The datacenter-in-waiting is starting to take shape in the corner of the server room. I’ve got the Cisco routers set up so they talk to each other over ethernet, and our new data center network is logically separated from the rest of the network.

  • Configured the Belkin KVM-over-IP. It has a very simple interface; you connect to the web page and *bam*, you’re looking at the server switcher. Nothing extraneous here. Mouse tracking is a little finicky and seems to depend mostly on the “enhanced pointer” control inside the remote OS.
  • Looks like I will have to figure out how to trunk VLANs across the fiber to the DC for our phone integration. The Cisco guy was talking about a Layer 3 VLAN, or virtual interface, or something like that. Time to do some research.
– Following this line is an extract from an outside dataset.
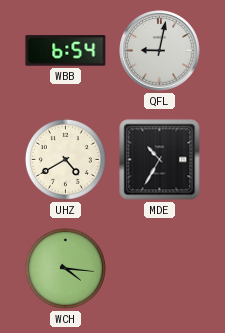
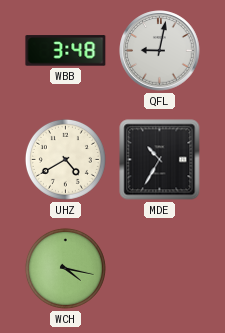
WBB: 6:54 -> 3:48
WCH: 4:16 -> 4:17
  • Received one of our modem servers from www.siliconmechanics.com; they’re a systems integrator. Great to do business with. Problem of the day, though, is this: the new server has an Intel SATA controller. XP doesn’t have a native driver (and yes, we’re using XP on the server). With no floppy drive, how do you load XP? Check out www.nliteos.com if you haven’t yet – it’s amazingly easy to build a bootable Windows XP or 2003 CD with your text-mode drivers pre-installed. I’m making a few for each of our custom servers with the RAID controller, NIC, and video drivers pre-loaded. Had the same problem with an HP DL320 G5p server – I stuck in the SmartStart CD and it said, “Sorry, this disk controller is not supported.” What? What a monumental error HP made on that deal. How can they ship a server that doesn’t run SmartStart? Anyway, nLite to the rescue. I downloaded the SATA drivers from HP and built a new W2k3 installer CD and away we went.